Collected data

══════════════════════════════

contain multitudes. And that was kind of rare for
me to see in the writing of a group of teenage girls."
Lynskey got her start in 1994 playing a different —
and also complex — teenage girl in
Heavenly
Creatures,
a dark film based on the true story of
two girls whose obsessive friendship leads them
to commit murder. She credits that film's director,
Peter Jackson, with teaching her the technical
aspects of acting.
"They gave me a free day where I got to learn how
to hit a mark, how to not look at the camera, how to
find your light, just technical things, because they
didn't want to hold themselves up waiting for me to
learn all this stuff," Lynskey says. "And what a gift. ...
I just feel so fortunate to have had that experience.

══════════════════════════════

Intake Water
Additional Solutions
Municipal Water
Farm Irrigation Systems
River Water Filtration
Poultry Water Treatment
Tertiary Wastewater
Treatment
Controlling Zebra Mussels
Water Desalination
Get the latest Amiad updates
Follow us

══════════════════════════════

= WHAT THE TASK ASKS =
From the records above, transcribe exactly the run of lines that opens with the line holding "contain multitudes. And" and closes with the line holding "two girls whose", both included.

= ANSWER BELOW =
contain multitudes. And that was kind of rare for
me to see in the writing of a group of teenage girls."
Lynskey got her start in 1994 playing a different —
and also complex — teenage girl in
Heavenly
Creatures,
a dark film based on the true story of
two girls whose obsessive friendship leads them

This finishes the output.